Early Music Manuscripts: Works of Art and Historical Artifacts
June 18-September 18, 2015
Knight Library, 3rd floor
Music Services area
During the Middle Ages and the Renaissance, the construction of a book of music was a laborious process which involved many steps and numerous skilled craftsmen. Each book was scribed by hand, resulting in a unique piece of work, characteristic of its purpose and its origin, and every region had its own distinctive styles of text script and musical notation. Quality and design ranged from lavishly decorated presentation books for important patrons, to hardy and functional books for everyday use, perhaps in a cathedral or monastery.
This exhibit examines the process of creating a music book by hand, from the preparation of animal skins for vellum to the illuminated illustrations that ornamented the most expensive books. It also traces the progression of Western musical notation from roughly sketched memory cues to the highly organized system of pitch and rhythmic symbols that was in place by the early Renaissance.

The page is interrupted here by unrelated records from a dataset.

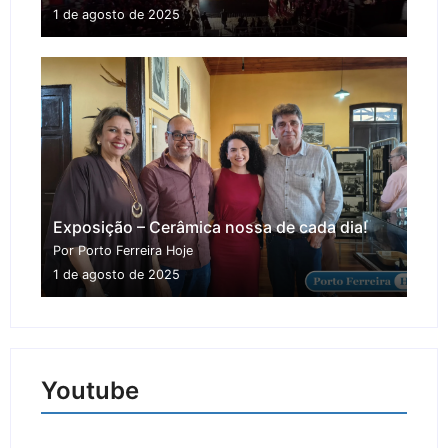
1 de agosto de 2025
Exposição – Cerâmica nossa de cada dia!
Por Porto Ferreira Hoje
1 de agosto de 2025
Youtube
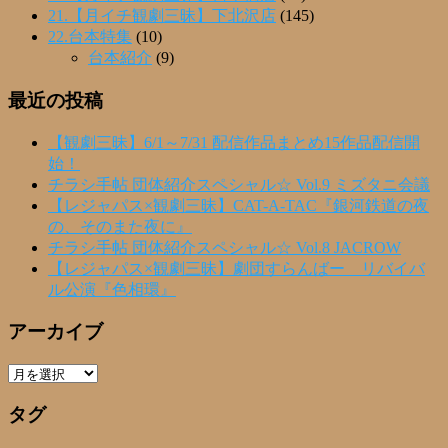
21.【月イチ観劇三昧】下北沢店
(145)
22.台本特集
(10)
台本紹介
(9)
最近の投稿
【観劇三昧】6/1～7/31 配信作品まとめ15作品配信開
始！
チラシ手帖 団体紹介スペシャル☆ Vol.9 ミズタニ会議
【レジャパス×観劇三昧】CAT-A-TAC『銀河鉄道の夜
の、そのまた夜に』
チラシ手帖 団体紹介スペシャル☆ Vol.8 JACROW
【レジャパス×観劇三昧】劇団すらんばー リバイバ
ル公演『色相環』
アーカイブ
ア
ー
タグ
カ
イ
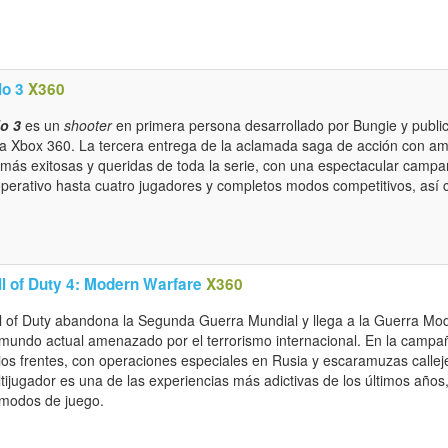
lo 3
X360
o 3
es un
shooter
en primera persona desarrollado por Bungie y publi
a Xbox 360. La tercera entrega de la aclamada saga de acción con amb
 más exitosas y queridas de toda la serie, con una espectacular cam
perativo hasta cuatro jugadores y completos modos competitivos, así c
ll of Duty 4: Modern Warfare
X360
l of Duty abandona la Segunda Guerra Mundial y llega a la Guerra Mo
mundo actual amenazado por el terrorismo internacional. En la campañ
ios frentes, con operaciones especiales en Rusia y escaramuzas calle
tijugador es una de las experiencias más adictivas de los últimos años,
modos de juego.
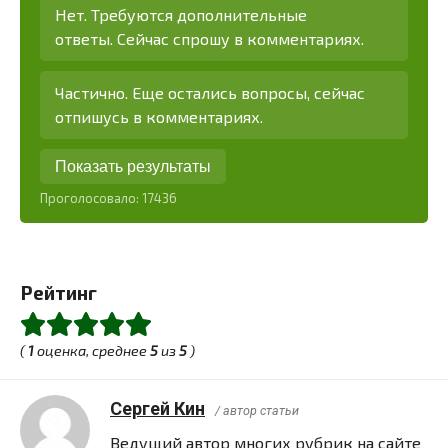
Нет. Требуются дополнительные
ответы. Сейчас спрошу в комментариях.
Частично. Еще остались вопросы, сейчас
отпишусь в комментариях.
Показать результаты
Проголосовало:
17436
Рейтинг
(
1
оценка, среднее
5
из
5
)
Сергей Кин
/ автор статьи
Ведущий автор многих рубрик на сайте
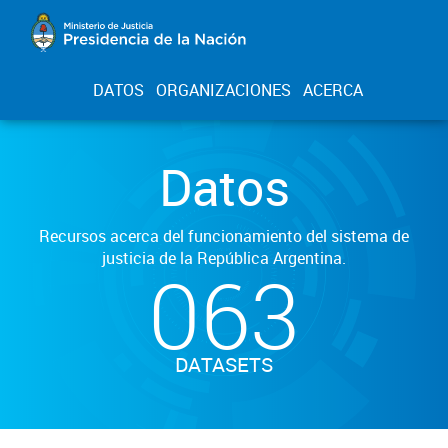
DATOS
ORGANIZACIONES
ACERCA
Datos
Recursos acerca del funcionamiento del sistema de
justicia de la República Argentina.
063
DATASETS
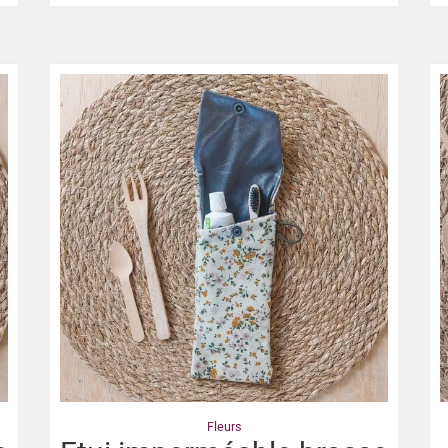
Fleurs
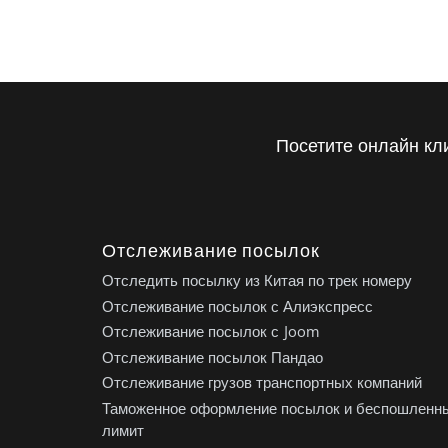
Посетите онлайн кл
Отслеживание посылок
Отследить посылку из Китая по трек номеру
Отслеживание посылок с Алиэкспресс
Отслеживание посылок с Joom
Отслеживание посылок Пандао
Отслеживание грузов транспортных компаний
Таможенное оформление посылок и беспошленн
лимит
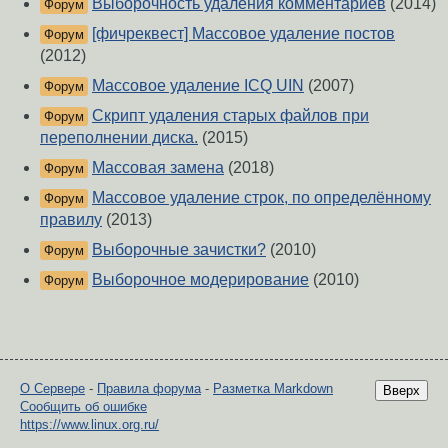
Выборочность удаления комментариев
(2014)
Форум
[фичреквест] Массовое удаление постов
Форум
(2012)
Массовое удаление ICQ UIN
(2007)
Форум
Скрипт удаления старых файлов при
Форум
переполнении диска.
(2015)
Массовая замена
(2018)
Форум
Массовое удаление строк, по определённому
Форум
правилу
(2013)
Выборочные зачистки?
(2010)
Форум
Выборочное модерирование
(2010)
Форум
О Сервере
-
Правила форума
-
Разметка Markdown
Вверх
Сообщить об ошибке
https://www.linux.org.ru/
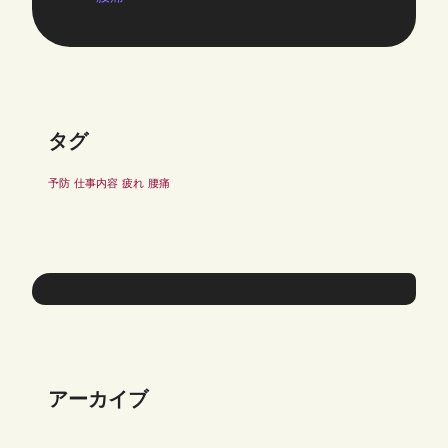
タグ
予防
仕事内容
疲れ
腰痛
アーカイブ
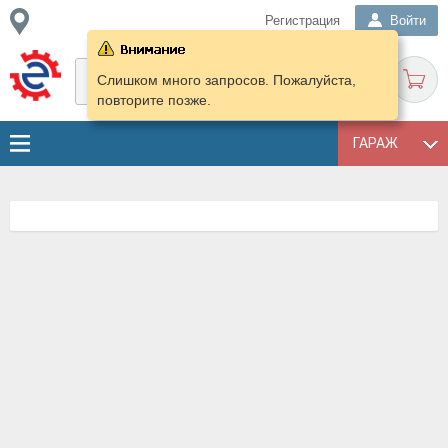
Регистрация
Войти
Слишком много запросов. Пожалуйста,
повторите позже.
ГАРАЖ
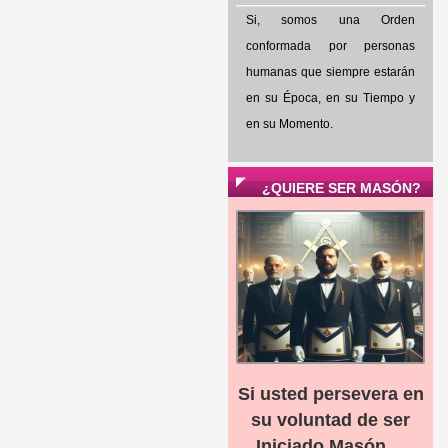
Si, somos una Orden
conformada por personas
humanas que siempre estarán
en su Época, en su Tiempo y
en su Momento.
¿QUIERE SER MASÓN?
Si usted persevera en
su voluntad de ser
Iniciado Masón ...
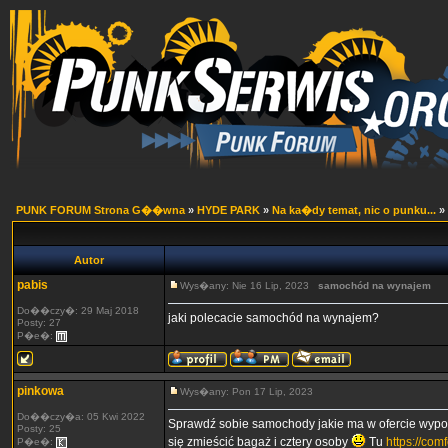
PUNK FORUM Strona G��wna
»
HYDE PARK
»
Na ka�dy temat, nic o punku...
»
Autor
pabis
Wys�any: Nie 16 Lip, 2023
samochód na wynajem
Do��czy�: 29 Maj 2018
jaki polecacie samochód na wynajem?
Posty: 27
P�e�:
pinkowa
Wys�any: Pon 17 Lip, 2023
Do��czy�a: 05 Kwi 2022
Sprawdź sobie samochody jakie ma w ofercie wypo
Posty: 25
się zmieścić bagaż i cztery osoby
Tu
https://co
P�e�:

Showcased in this exhibit are numerous hand tools for writing, illustration, and book repair, as well as several of the library’s significant facsimile reproductions of important medieval music manuscripts, including the 14th-century French satirical allegory Le Roman de Fauvel and the spectacular full-color facsimile of the 15th-century Italian Squarcialupi Codex.
This exhibit was curated by Music Reference & Outreach Assistant Tara Puyat (MA, Musicology, 2015), with assistance from Ann Shaffer (Music Librarian), Marilyn Mohr (Senior Conservation Technician, Beach Conservation Lab), and Marilyn Reaves (Manuscripts Assistant, Special Collections & University Archives).